Klingt professionell. Wie professionell ist denn der Kraftdreikampf an sich mittlerweile aufgestellt?

Christoph Seefeld: In Deutschland betreiben auch die besten Akteure den Leistungssport nebenberuflich oder sind Studenten, bei internationalen Auftritten übernimmt der Verband die Spesen. Auf Weltniveau immer vorne dabei sind die östlichen Nationen wie Russland und die Ukraine.
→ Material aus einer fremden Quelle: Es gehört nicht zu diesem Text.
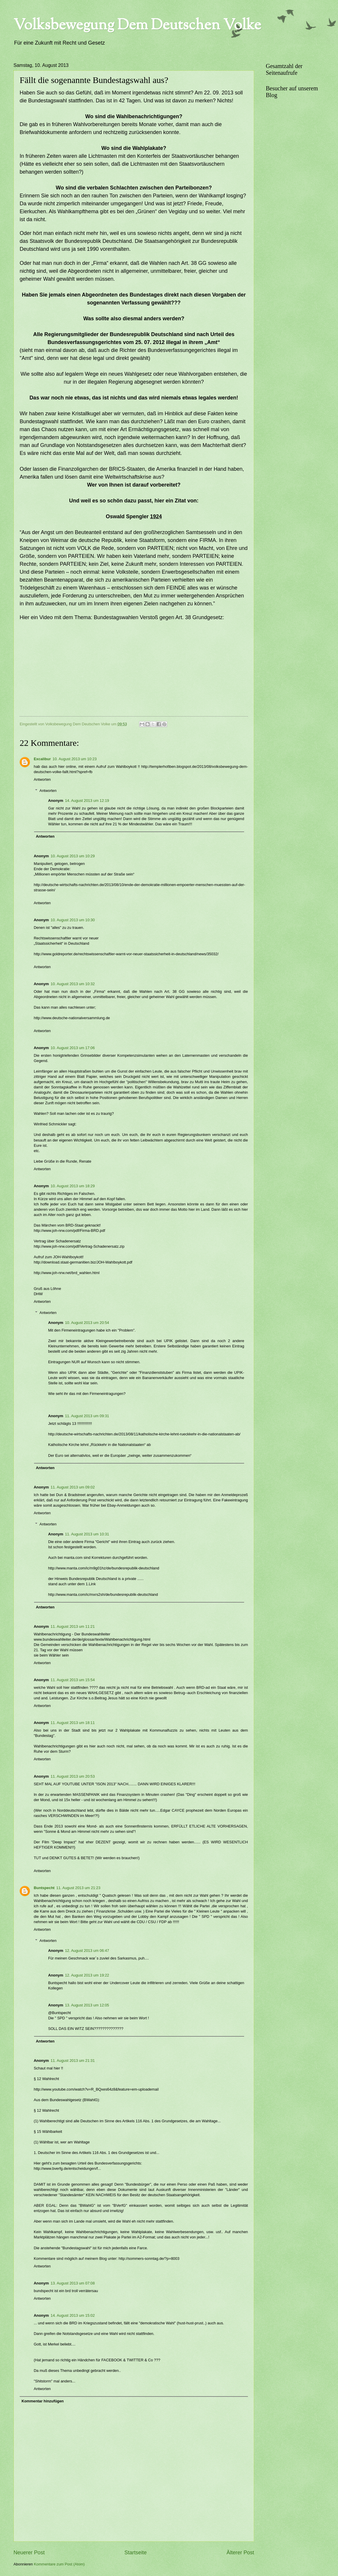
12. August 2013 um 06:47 (87, 1950)
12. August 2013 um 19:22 (87, 1975)
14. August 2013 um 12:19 (87, 800)
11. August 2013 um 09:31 (87, 1416)
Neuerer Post (29, 2552)
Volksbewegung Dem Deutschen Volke (137, 25)
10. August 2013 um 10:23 (75, 759)
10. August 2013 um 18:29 (73, 1186)
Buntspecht (44, 1888)
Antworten (42, 779)
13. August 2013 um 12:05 (87, 2005)
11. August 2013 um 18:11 (73, 1722)
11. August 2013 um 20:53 (73, 1776)
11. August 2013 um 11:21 (73, 1626)
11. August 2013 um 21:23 (78, 1888)
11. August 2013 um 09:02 (73, 1487)
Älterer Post (240, 2552)
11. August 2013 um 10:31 (87, 1534)
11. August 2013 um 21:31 (73, 2060)
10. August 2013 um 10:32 (73, 984)
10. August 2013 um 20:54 (87, 1322)
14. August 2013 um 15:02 (73, 2315)
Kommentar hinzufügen (42, 2401)
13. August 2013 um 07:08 (73, 2283)
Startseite (135, 2552)
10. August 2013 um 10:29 (73, 856)
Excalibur (42, 759)
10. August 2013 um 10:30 (73, 920)
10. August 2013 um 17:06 (73, 1048)
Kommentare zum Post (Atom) (59, 2564)
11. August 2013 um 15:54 (73, 1680)
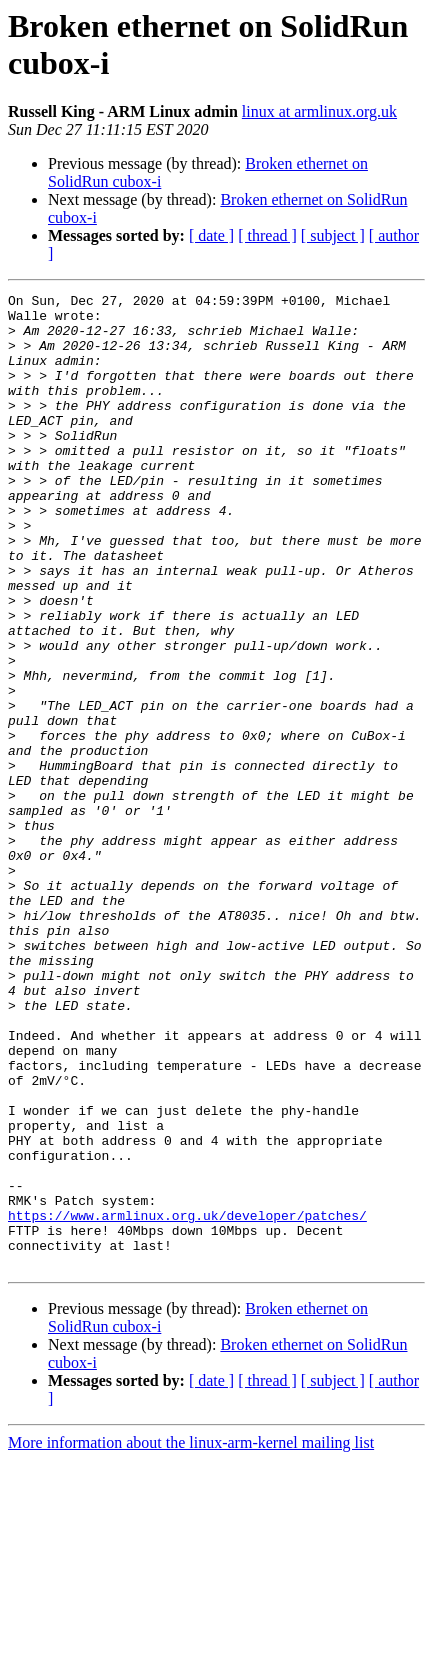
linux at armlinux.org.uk (319, 111)
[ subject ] (333, 235)
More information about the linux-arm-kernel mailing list (191, 1637)
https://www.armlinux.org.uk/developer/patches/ (187, 1401)
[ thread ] (267, 235)
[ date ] (211, 235)
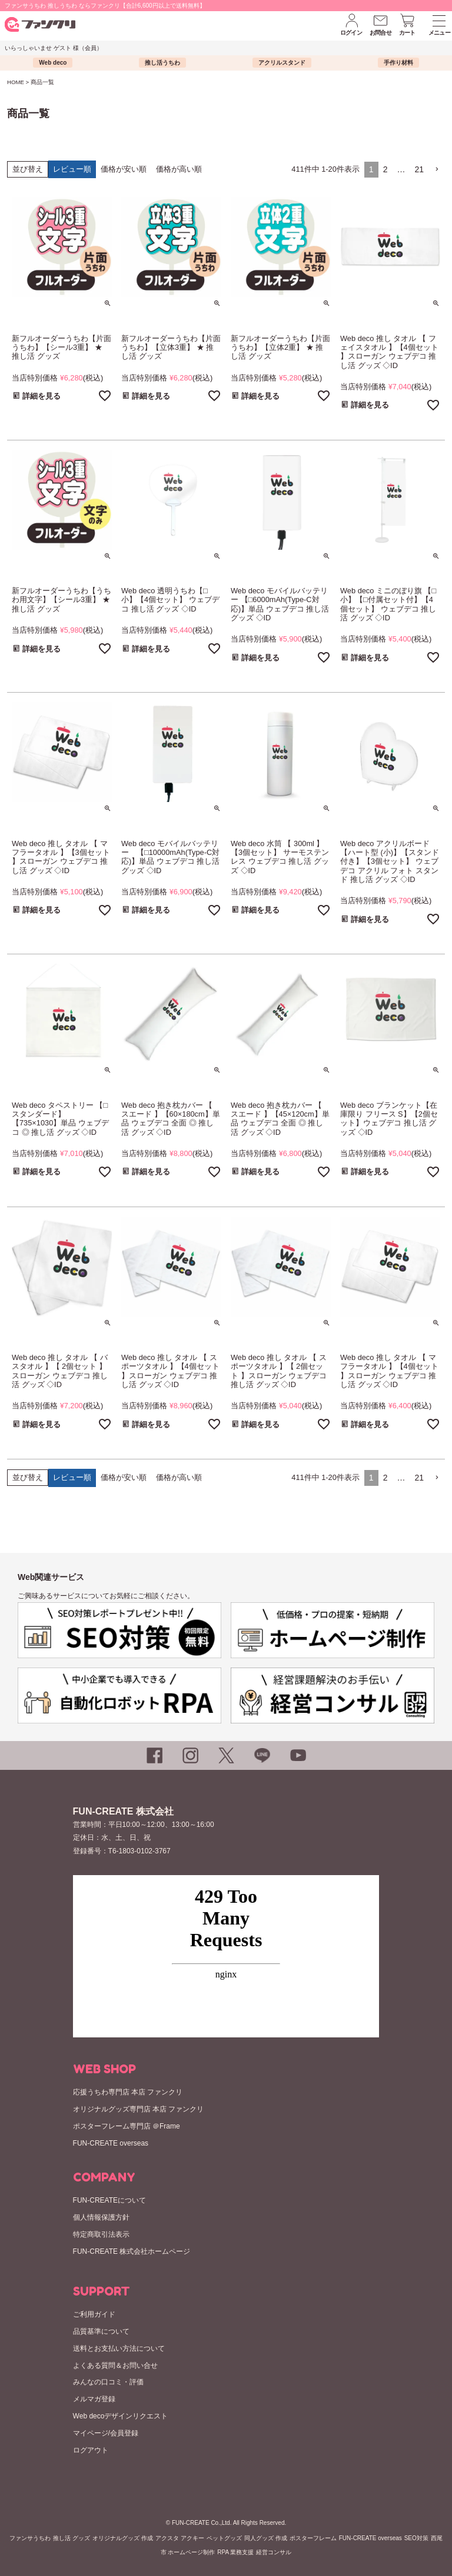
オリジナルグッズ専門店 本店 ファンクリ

Ein richtiges Unterhaltungsgeschäft hat sich in den USA entwickelt, die Szene-Stars verdienen durch Sponsorenverträge mit Ausrüstern.

 

Also erlebt die Branche einen Boom?

Christoph Seefeld: Mit dem Wiedererkennungswert mancher Typen ist die mediale Aufmerksamkeit für Power-Lifting in den vergangenen zehn Jahren deutlich gestiegen. Wir sind auf dem Weg vom Rand in die Breite, das zeigt auch der Zulauf an der Basis in Forchheim, wo wir unter überragenden Bedingungen fast 40 Nachwuchskräfte betreuen. Als Mitgliedsverband im DOSB hoffen wir, irgendwann als Nachrutscher für Gewichtheben oder Ringen ins olympische Programm aufgenommen zu werden.